Die Ursprünge von Klezmer und der Musik der Sinti und Roma sind schon rein örtlich im gleichen Teil Europas zu finden, und zwar vor allem im Osten des Kontinents. Von dort verbreiteten sie sich in die Welt, teilweise mithilfe des Jazz. Denn während Django Reinhardt die Musik der Sinti und den Swing in Frankreich zusammenbrachte, fanden Klezmer und Swing in etwa derselben Zeit in den USA Gefallen aneinander. Das 1923 von Nellie Casman geschriebene Lied „Yossel, Yossel“ wurde so 1938 durch die „Andrew Sisters“ zum swingenden „Joseph, Joseph“.

Schnelle Skalen improvisiert

Helmut Eisel und Joscho Stephan griffen es im ersten Set ihres Konzerts auf, wobei Eisel noch erklärte, dass das im Nazi-Deutschland verbotene Lied mittels eines deutschen Textes mit dem Titel „Sie will nicht Blumen und nicht Schokolade“ dann doch aufführbar wurde. Stephan verzog in seinem Chorus die Saiten seiner Gitarre zu wunderbarer „Hot intonation“. Erneut schälten sich als bestimmende Elemente seiner Improvisation schnelle Skalen und schnell in sich drehende Figurationen heraus.

Crailsheim

Eisel, einer der bekanntesten Klezmermusiker Deutschlands, antwortete mit dem für Klezmermusik typischen Klarinettenlachen und -kreischen und nutzte auch Triller als virtuoses Element seines Chorus. Mal erklangen sie beiläufig, mal legte er sie scharf tönend und lang gehalten über das federnde und mit Drive von Günther Stephan auf der Rhythmusgitarre und von Volker Kamp auf dem Kontrabass vorgetragene rhythmische Gerüst.
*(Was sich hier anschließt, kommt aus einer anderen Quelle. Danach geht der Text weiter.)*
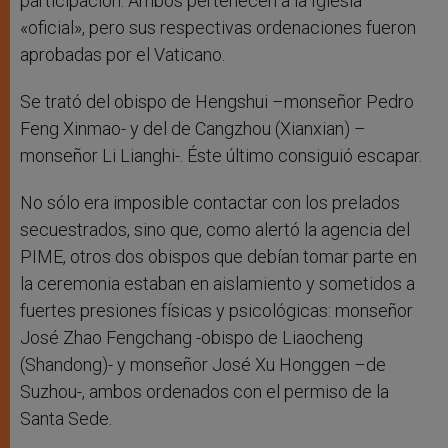
participación. Ambos pertenecen a la Iglesia
«oficial», pero sus respectivas ordenaciones fueron
aprobadas por el Vaticano.
Se trató del obispo de Hengshui –monseñor Pedro
Feng Xinmao- y del de Cangzhou (Xianxian) –
monseñor Li Lianghi-. Éste último consiguió escapar.
No sólo era imposible contactar con los prelados
secuestrados, sino que, como alertó la agencia del
PIME, otros dos obispos que debían tomar parte en
la ceremonia estaban en aislamiento y sometidos a
fuertes presiones físicas y psicológicas: monseñor
José Zhao Fengchang -obispo de Liaocheng
(Shandong)- y monseñor José Xu Honggen –de
Suzhou-, ambos ordenados con el permiso de la
Santa Sede.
Sholom Secundas „Bei mir bist du schön“, den die „Andrew Sisters“ noch vor „Joseph, Joseph“ in swingender Form bekannt machten, beschloss das zweite Set. Eisel lotete in der langsamen Einleitung juchzende Töne wie Seufzer aus, ehe der Beat an Fahrt aufnahm, erst zurückhaltend, dann zum Gitarrenchorus in schnellem Tempo. Danach kam es – nicht zum ersten Mal an diesem Abend zur musikalischen „Plauderei“ zwischen Eisel und Stephan ohne Rhythmusgerüst. Und beim Improvisieren wurde auch schon mal lustvoll Henry Mancinis „Peter Gunn Theme“ angespielt.

Zwischen diesen beiden „Klezmer Swing“-Titeln breiteten die vier Musiker einen Klangteppich mit vorwiegend eigenen Stücken aus. Das Jazzmoment war dabei besonders zu Joscho Stephans Stücken stärker präsent.

Da begegneten die Zuhörer etwa dem „Createur immonilié“, der sich in Stephans Moderation als Warteschleifenkomposition für ein Immobilienunternehmen herausstellte. Eher entspannt und cool erwies sich „Sunflower“, während der „Funky Waltz“ wie ein Piazzolla-Stück begann, aber Gitarreneleganz und einen leicht aufgerauten, bisweilen ansatzweise ekstatischen Klarinettenton mit sich brachte. Eisels Stücke erwiesen sich als alte Klassiker aus seiner Feder. „Ursula‘s Freilach“ brachte erstmals ein verdichtetes Wechselspiel zwischen Klarinettist und Gitarrist vor mehr klezmerartigen, bisweilen arabisch anmutenden Klängen. Zu „Antonia‘s Theme“ zeigte Eisel, wie weich und ausgesprochen sanft sein Klarinettenspiel sein kann, ehe Joscho Stephan zu „Sammy‘s Freilach“ kleine Saitentornados folgen ließ.

Brettheim

Spielerische Ausgelassenheit

Theo Mackebens „Bei dir war es immer so schön“ knüpfte in der gesanglichen Spielweise an „Antonia‘s Theme“ an. Es führte dann zur spielerischen Ausgelassenheit von Eisels, für seine Frau geschriebenes „Babsi‘s Freilach“ mit wundervollem Duettieren von Klarinette und Gitarre. Noch inniger wie Mackebens Song vertiefte sich Eisel in sein für Giora Feidman geschriebenes „The Ballad of A Lonesome Maestro“. Das wirkte umso stärker und noch viel mehr nach seufzender Klezmermusik, weil zuvor Django Reinhardts „Minor Blues“ gespielt wurde, zu dem sich Joscho Stephan nicht nur zitatenfreudig von „Pink Panther“ über Mozart-Motive bis hin zum „James Bond Theme“ zeigte, sondern sich auch virtuoser Spielfreude bis knapp hinters Schallloch hingab. Das Publikum spendete teilweise stehenden Applaus im Rittersaal.